Lo que nos salva es que las leyes de Derecho de Autor no han cambiado (aún) para incorporarse al mundo 2.0. Las palabras «streaming» y «descarga» no aparecen en las leyes sobre el Derecho de Autor y deben ser interpretadas. Es por ello que nadie sabe muy bien cómo regular los sitios de intercambio o si Spotify debería pagar más a los artistas por disponer de sus discos.
Cada uno interpreta la ley como mejor le conviene (es el Far West, no lo olvidemos), por lo cual toda cultura o producción cultural se reifica como mercancía y es evaluada bajo un criterio simple, pragmático y directo: cuánto cuesta ahora.

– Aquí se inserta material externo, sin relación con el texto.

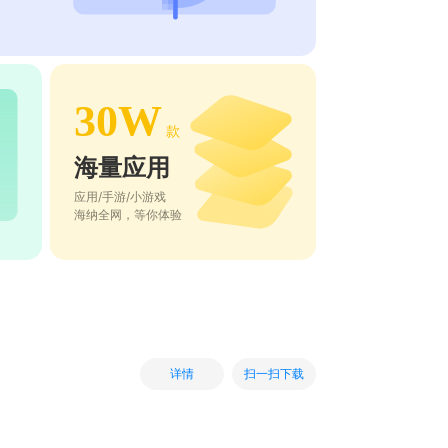
30W
款
海量应用
应用/手游/小游戏
海纳全网，等你体验
扫一扫下载
详情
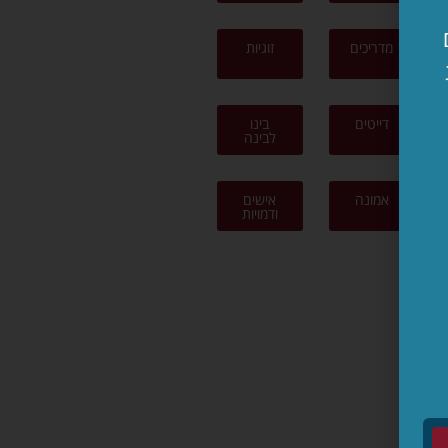
מדריכים
זוגיות
דייטים
בינו
לבינה
אמונה
אישים
ודמויות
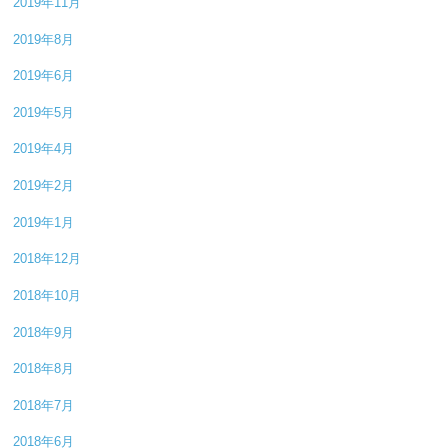
2019年11月
2019年8月
2019年6月
2019年5月
2019年4月
2019年2月
2019年1月
2018年12月
2018年10月
2018年9月
2018年8月
2018年7月
2018年6月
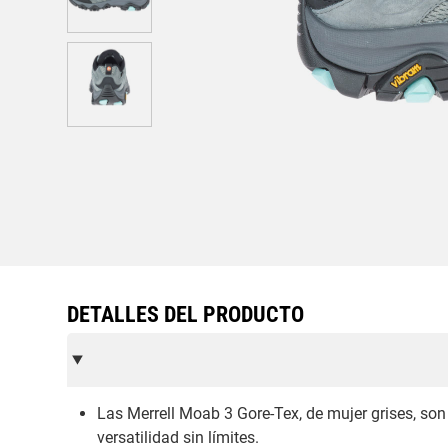
DETALLES DEL PRODUCTO
Las Merrell Moab 3 Gore-Tex, de mujer grises, so
versatilidad sin límites.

Es por esto que debemos prepararnos a escuchar argumentos sobre por qué debemos pagar por cosas que ya nos pertenecen. Los indiecitos podremos ver a los cow-boys de Amazon, Google y Apple despedazarse en la lucha alrededor de la nueva aplicación «Amazon Cloud Drive«, que le permitirá disponer de un disco duro virtual en línea. ¿El único problema? Amazon cree que los usuarios deberían tener el derecho de subir sus archivos, películas y discos, sin pagar, mientras que Google y Apple se encuentran en discusiones para tratar de rentabilizar el sistema. Según ellos, usted deberá pagar para escuchar la música que se encuentra en su ordenador y que ya le pertenece (es igual a tener dos iPods porque no pueden sincronizarse sino con un número limitado de ordenadores).

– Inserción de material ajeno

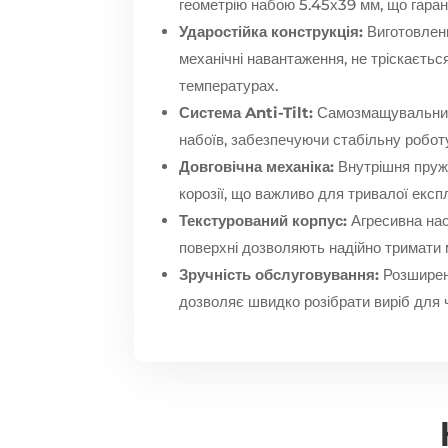
геометрію набою 5.45х39 мм, що гаран
Ударостійка конструкція:
Виготовлени
механічні навантаження, не тріскається
температурах.
Система Anti-Tilt:
Самозмащувальний 
набоїв, забезпечуючи стабільну роботу
Довговічна механіка:
Внутрішня пружи
корозії, що важливо для тривалої експ
Текстурований корпус:
Агресивна насі
поверхні дозволяють надійно тримати 
Зручність обслуговування:
Розширена
дозволяє швидко розібрати виріб для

Pero nadie puede ganarle a la editorial Harper-Collins en lo que respecta al pillaje del mundo de los libros electrónicos. Según estos cow-boys, sus libros electrónicos estarán disponibles en las bibliotecas públicas de los Estados Unidos por un período determinado: 26 descargas de usuarios (a pesar de que sólo uno puede descargarlo a la vez). Después de este tiempo –más o menos un año, grosso modo-, las bibliotecas deberán pagar otra vez para procurarse el libro que ya tenían en su catálogo.
Vemos por qué el panorama es sombrío en lo que concierne a la Internet, nuestros derechos y nuestro uso de ella. No es osado afirmar que, después de las batallas legales, siempre seremos nosotros, los usuarios, quienes perderán. Es factible creer que, en el futuro, no dispondremos de Spotify gratuito (ya es el caso), ni de sitios para visionar películas en «streaming» o intercambiar contenidos.
Hay que aprovechar, ahora. Hagamos películas. Grabemos discos. Publiquemos libros. Pronto, todo esto será demasiado caro.
Desde acá estaremos avanzando ciertas ideas orientadas en ese sentido, sobre cómo hacer cortometrajes sin presupuesto o publicar novelas de manera virtual.